[versyss]

In lab I prepared Mn(acac)3 and I have a pretty general question. Here is how I made the product, in general:

MnCl2*4H2O + NaC2H3O2*3H2O = A

A + C5H8O2 = B

B + KMnO4 = D

D + NaC2H3O2*3H2O = Mn(C5H7O2)3

I know it is way to complicated to figure out what A-D are, so knowing it is an Ox/red reaction I write this overall equation:

Mn+2  + Mn+7  =  Mn+3

So my question is how would I go about finding what the theoretical yield would be, assuming Mn is the Limiting Reagent in all the reactions.  I think I am getting stuck on how I would go about getting the amounts of Mn....

I may just be having a brain fart, but I need some help, Thanks.

[Alberto_Kravina]

I know it is way to complicated to figure out what A-D are, so knowing it is an Ox/red reaction I write this overall equation:

Mn+2  + Mn+7  =  Mn+3

The product of this reaction is Mn⁴⁺ (in neutral - slightly acidic solution).

[Borek]

I know it is way to complicated to figure out what A-D are, so knowing it is an Ox/red reaction I write this overall equation:

Mn+2  + Mn+7  =  Mn+3

The product of this reaction is Mn⁴⁺ (in neutral - slightly acidic solution).
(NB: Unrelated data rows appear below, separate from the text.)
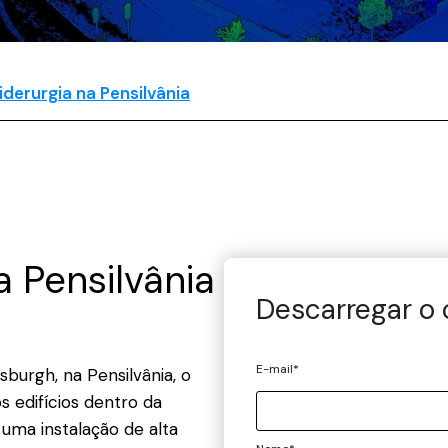
iderurgia na Pensilvânia
a Pensilvânia
Descarregar o
E-mail
*
sburgh, na Pensilvânia, o
s edifícios dentro da
 uma instalação de alta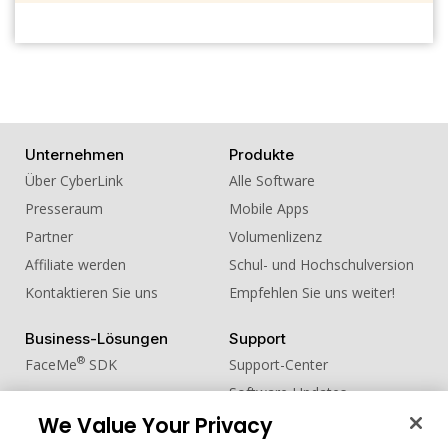
Unternehmen
Produkte
Über CyberLink
Alle Software
Presseraum
Mobile Apps
Partner
Volumenlizenz
Affiliate werden
Schul- und Hochschulversion
Kontaktieren Sie uns
Empfehlen Sie uns weiter!
Business-Lösungen
Support
®
FaceMe
SDK
Support-Center
Software-Updates
Lernen + Wissen
We Value Your Privacy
Not exactly - note that versyss wrote just the overall equation that have to show the stoichiometry of the process, not the individual real reaction. As s/he gets Mn(acac)₃ (whatever it is ) final product probably contains Mn(III) - and thus the skeletal equation is OK.

[versyss]

I did end up figuring out my own question!  I needed to balance the charges, quite a simple solution!  After doing that I proceeded to prefrom the typical limiting reagent calculations.  I just tried to overthink it.  Thanks for the help though!

acac is acetylacetone.

[AWK]

If you oxidize Mn(acac)2, the yield depends only on amount of Mn(acac)2 used. You should use an excess of acetylacetone.